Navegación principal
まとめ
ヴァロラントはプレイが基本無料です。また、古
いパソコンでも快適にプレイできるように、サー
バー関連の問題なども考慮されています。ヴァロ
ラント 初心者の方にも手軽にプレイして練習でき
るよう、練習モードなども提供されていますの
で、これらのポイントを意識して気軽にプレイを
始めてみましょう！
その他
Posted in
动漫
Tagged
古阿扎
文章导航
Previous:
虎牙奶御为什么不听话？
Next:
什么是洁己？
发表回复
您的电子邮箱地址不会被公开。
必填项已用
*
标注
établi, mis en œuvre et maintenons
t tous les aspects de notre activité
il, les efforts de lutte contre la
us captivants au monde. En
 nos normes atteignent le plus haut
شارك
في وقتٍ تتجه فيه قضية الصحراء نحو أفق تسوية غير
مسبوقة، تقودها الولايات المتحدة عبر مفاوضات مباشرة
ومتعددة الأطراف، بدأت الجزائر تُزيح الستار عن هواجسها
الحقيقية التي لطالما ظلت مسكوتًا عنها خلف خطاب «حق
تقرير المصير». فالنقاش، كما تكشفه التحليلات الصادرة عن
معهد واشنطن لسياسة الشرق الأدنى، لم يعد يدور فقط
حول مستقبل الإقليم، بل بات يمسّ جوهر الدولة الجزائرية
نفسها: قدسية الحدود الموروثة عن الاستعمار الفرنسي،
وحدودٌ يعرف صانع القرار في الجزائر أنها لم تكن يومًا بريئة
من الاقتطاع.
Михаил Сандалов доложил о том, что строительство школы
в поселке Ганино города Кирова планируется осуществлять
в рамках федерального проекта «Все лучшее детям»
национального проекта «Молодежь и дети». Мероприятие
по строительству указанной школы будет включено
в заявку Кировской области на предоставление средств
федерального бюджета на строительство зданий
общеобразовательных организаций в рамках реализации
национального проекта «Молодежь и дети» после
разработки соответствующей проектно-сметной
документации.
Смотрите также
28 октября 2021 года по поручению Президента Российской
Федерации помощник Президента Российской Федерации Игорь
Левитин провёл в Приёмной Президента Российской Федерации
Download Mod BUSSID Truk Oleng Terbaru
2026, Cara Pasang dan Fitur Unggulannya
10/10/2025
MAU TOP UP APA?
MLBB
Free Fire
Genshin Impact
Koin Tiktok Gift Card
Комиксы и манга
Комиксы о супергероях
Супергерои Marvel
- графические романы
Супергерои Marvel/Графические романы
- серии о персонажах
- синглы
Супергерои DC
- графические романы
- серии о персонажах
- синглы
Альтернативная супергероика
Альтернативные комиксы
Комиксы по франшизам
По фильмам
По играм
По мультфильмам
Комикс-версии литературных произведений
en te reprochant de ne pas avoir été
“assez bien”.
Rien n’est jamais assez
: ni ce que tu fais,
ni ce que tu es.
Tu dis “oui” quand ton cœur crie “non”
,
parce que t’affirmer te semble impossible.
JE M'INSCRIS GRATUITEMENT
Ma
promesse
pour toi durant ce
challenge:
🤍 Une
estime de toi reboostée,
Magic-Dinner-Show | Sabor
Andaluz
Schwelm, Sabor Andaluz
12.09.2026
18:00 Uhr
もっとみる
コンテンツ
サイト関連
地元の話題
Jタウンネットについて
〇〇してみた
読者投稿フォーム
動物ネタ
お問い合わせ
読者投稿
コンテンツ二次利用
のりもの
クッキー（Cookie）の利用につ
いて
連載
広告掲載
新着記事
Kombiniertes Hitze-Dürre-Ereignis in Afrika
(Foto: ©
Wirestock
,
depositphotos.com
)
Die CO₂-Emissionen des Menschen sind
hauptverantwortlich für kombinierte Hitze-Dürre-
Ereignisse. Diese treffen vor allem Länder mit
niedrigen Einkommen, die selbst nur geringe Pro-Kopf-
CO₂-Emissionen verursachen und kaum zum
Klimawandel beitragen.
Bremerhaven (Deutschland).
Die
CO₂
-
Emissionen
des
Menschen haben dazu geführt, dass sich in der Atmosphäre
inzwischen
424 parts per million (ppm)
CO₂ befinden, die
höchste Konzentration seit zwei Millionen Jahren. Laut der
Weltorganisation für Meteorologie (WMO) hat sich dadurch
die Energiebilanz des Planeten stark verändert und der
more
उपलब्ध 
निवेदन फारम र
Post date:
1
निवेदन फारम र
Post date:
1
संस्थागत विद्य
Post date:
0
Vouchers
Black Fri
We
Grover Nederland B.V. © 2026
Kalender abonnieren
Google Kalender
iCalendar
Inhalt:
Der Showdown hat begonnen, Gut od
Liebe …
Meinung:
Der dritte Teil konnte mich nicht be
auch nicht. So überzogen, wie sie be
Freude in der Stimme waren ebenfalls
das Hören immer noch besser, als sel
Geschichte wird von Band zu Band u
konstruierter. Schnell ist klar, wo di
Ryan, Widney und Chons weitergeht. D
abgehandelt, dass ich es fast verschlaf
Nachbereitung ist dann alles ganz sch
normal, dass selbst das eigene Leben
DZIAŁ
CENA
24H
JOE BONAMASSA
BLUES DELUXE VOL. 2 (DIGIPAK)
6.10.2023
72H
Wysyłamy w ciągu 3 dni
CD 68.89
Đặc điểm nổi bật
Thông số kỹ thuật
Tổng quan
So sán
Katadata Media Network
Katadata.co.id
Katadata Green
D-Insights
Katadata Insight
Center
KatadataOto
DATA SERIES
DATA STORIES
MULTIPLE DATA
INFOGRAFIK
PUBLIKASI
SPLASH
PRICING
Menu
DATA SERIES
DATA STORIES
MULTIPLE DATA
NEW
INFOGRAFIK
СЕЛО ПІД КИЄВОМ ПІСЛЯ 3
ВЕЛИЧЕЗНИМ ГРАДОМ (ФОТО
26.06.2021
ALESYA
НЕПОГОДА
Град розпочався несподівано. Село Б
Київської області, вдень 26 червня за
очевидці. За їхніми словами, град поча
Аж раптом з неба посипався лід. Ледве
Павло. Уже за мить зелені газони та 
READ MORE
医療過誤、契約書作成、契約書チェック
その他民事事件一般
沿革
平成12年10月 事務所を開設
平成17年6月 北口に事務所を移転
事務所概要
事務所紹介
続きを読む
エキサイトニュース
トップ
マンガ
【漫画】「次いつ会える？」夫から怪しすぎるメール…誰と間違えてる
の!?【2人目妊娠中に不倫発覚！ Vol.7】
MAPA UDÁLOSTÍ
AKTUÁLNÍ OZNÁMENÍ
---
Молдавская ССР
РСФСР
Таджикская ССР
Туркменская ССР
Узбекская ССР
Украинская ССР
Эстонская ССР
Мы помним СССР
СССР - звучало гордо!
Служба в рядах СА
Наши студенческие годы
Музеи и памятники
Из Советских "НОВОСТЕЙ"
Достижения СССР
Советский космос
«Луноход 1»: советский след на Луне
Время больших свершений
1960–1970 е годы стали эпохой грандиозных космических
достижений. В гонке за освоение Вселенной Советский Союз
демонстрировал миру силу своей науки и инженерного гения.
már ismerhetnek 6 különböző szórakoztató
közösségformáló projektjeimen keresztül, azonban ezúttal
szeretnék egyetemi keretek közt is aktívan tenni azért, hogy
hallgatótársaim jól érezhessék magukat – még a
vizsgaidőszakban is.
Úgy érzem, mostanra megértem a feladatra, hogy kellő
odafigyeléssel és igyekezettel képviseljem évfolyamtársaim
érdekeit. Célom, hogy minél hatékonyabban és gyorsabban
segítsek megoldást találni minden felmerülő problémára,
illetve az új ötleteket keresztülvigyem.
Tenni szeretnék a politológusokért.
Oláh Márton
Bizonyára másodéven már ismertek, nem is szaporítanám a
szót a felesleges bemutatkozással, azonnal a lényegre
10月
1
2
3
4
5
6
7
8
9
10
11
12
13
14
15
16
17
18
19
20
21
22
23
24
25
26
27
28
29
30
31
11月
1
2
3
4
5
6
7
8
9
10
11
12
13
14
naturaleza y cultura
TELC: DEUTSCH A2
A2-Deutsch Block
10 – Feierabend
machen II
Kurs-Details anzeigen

==================================================

WHAT IS BEING ASKED:
The answer should contain nothing except the lines from the one with "TELC: DEUTSCH A2" to the end of the material above, each given again exactly.

EXPECTED ANSWER:
TELC: DEUTSCH A2
A2-Deutsch Block
10 – Feierabend
machen II
Kurs-Details anzeigen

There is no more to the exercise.